8. While the pasta is boiling, take a 1/2 stick of butter and heat it in a saucepan until it's golden in color. Add 3 chopped sage leaves and a squeeze of lemon and let it sizzle till the sauce is browned. Add salt and pepper to taste.

9. Drain your ravioli and spoon the sauce over. Don't forget to top with grated parmesan and a sage leaf to make it fancy.

Buen Provecho!

Thursday, August 27, 2009

Healthy Dinner Kick

My hiatus from teaching high school science is over and as the new school year approaches, I am looking to develop new eating habits. One of my goals is to eat healthy dinners, since fish and chips, cheese enchiladas and cheeseburgers are on heavy lunch rotation in the school cafeteria.

Last night I found some great halibut at my local Safeway and decided to get creative. Here's what I came up with: Crunchy Halibut with Basil Corn Saute.

For the halibut:

1. Brush the fish with a mix of equal parts Dijon and olive oil.
2. In another bowl mix a small handful of Panko breadcrumbs, 1/2 a lemon's zest, 1 tbsp chopped parsley, and a crushed garlic clove. Dredge the fish in this mix.
3. Let the fish brown in a skillet using equal parts oil and butter (hey, I said healthy, not starving).

For the basil corn saute:

1. Caramelize one onion cut into fine rounds.
2. Add 2 ears of cut corn.
3. When the corn is cooked and the onions are soft, add one minced garlic clove, 2 tbsp of chopped basil, and 2 large diced tomatoes. Saute until tomatoes are cooked but not falling apart.
4. Season to taste.

Optional Aoli Sauce to top the fish:
1. In a bowl, mix 2 tbsp of mayo, 1 squeeze of a lemon, 1 tbsp chopped parsley, 1/2 a lemon's zest, 1 minced garlic clove, salt and pepper to taste.
2. Sprinkle in paprika for color and smokiness.

Tuesday, August 18, 2009

Part of a Balanced Breakfast



Today is my last day before going back to teaching high school so me and my long-term summer fling went on a hike through Stinson Beach. For a seven mile, strenuous hike, you gotta have a filling breakfast. Not anything too greasy though or it'll slow you down. I woke up and remembered a breakfast that I had years ago at the Fenn lodge outside of Vancouver in Canada. Perfectly scrambled eggs (see the eggs post) served as a side dish to grainy, but moist apple pancakes. We stayed three nights and I went to bed each night with dreams of this combo dancing through my head.
There's no secret, just follow the directions on the package of Arrowhead Mills Buttermilk Pancake and Waffle Mix and just before cooking, mix in some grated Granny Smith apples (skins on).
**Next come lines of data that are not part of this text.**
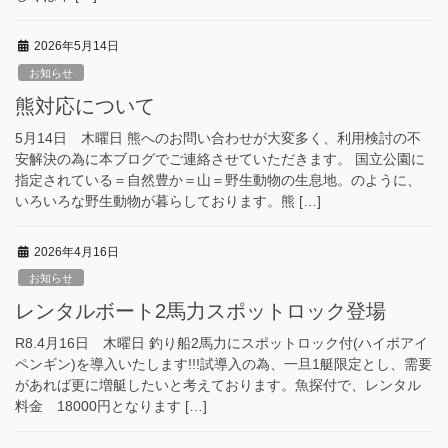
2026年5月14日
お知らせ
熊対応について
5月14日 木曜日 熊へのお問い合わせが大変多く、利用検討の不
安解決の為に本ブログでご連絡させていただきます。 国立公園に
指定されている＝自然豊か＝山＝野生動物の生息地。のように、
いろいろな野生動物が暮らしております。熊 […]
2026年4月16日
お知らせ
レンタルボート2馬力スポットロック登場
R8.4月16日 木曜日 釣り船2馬力にスポットロック付(ハイボアイ
ペンギン)を導入いたします!!!試導入の為、一旦1艇限定とし、需要
があれば更に増艇したいと考えております。魚探付で、レンタル
料金 18000円となります […]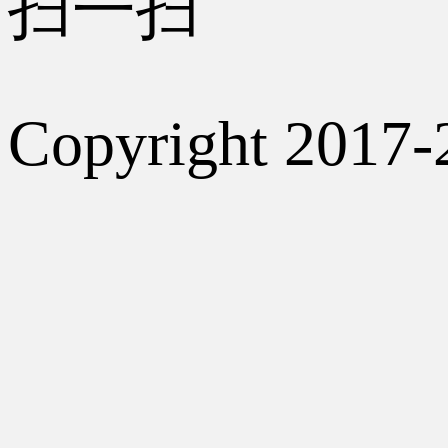
扫一扫
Copyright 2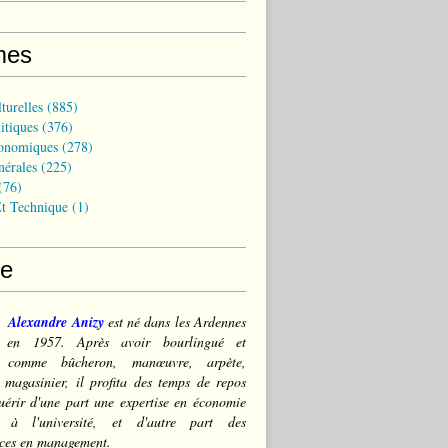
mes
turelles
(885)
itiques
(376)
onomiques
(278)
nérales
(225)
(76)
t Technique
(1)
ce
Alexandre Anizy
est né dans les Ardennes
) en 1957. Après avoir bourlingué et
lé comme bûcheron, manœuvre, arpète,
 magasinier, il profita des temps de repos
érir d'une part une expertise en économie
e à l'université, et d'autre part des
ces en management.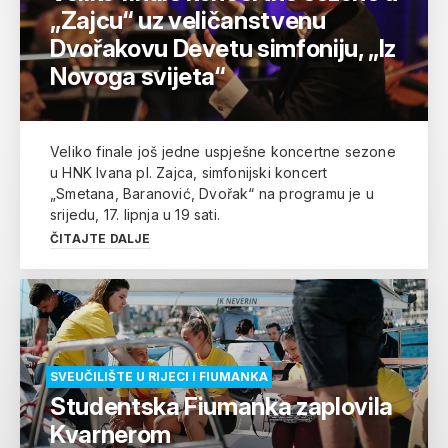
„Zajcu“ uz veličanstvenu
Dvořakovu Devetu simfoniju, „Iz
Novoga svijeta“
Veliko finale još jedne uspješne koncertne sezone
u HNK Ivana pl. Zajca, simfonijski koncert
„Smetana, Baranović, Dvořak“ na programu je u
srijedu, 17. lipnja u 19 sati.
ČITAJTE DALJE
SVEUČILIŠTE U RIJECI I FIUMANKA
Studentska Fiumanka zaplovila
Kvarnerom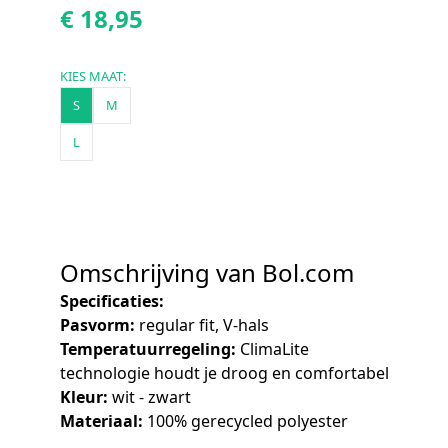
€ 18,95
KIES MAAT:
S
M
L
Omschrijving van Bol.com
Specificaties:
Pasvorm:
regular fit, V-hals
Temperatuurregeling:
ClimaLite
technologie houdt je droog en comfortabel
Kleur:
wit - zwart
Materiaal:
100% gerecycled polyester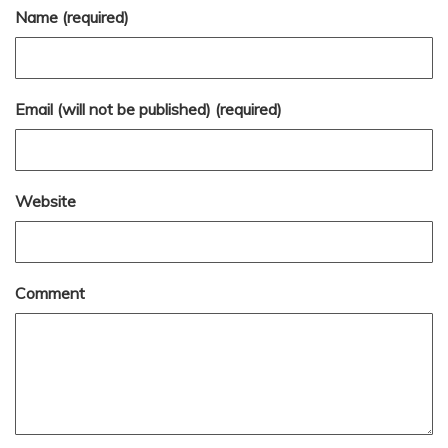
Name (required)
Email (will not be published) (required)
Website
Comment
In Canada we marinated the cakes with real maple syrup of course, but I love Trader Joe's Organic Agave Maple Syrup. Protein, carbs, a little fat but not too much, sweet, salty.... the perfect fuel for an end of summer hurrah.

Sunday, August 9, 2009

Blue Cheese Dip


This is just something I mix together when I have to bring something for a party. I usually have the ingredients lying around. Just grab a box of crackers to go with it and people just go nuts. Spinach dip is wonderful but nobody is surprised by it anymore. The same goes for jalepeno artichoke dip. If you're coming to my house I would love either of those additions but sometimes it's nice to have something different. This tangy, flavorfull dip could also go great with buffalo wings or tenders.

1/2 cup of mayo
1 cup of sour cream
1/2 cup of crumbled blue cheese (I recommend Maytag or Pt. Reyes Blue)
1 tsp black pepper
the juice of 1/2 a lemon
2 sliced green onions
a handfull of chopped parseley
1 crushed clove of garlic

Throw all of it into a food processor and you've got it. Add salt to taste.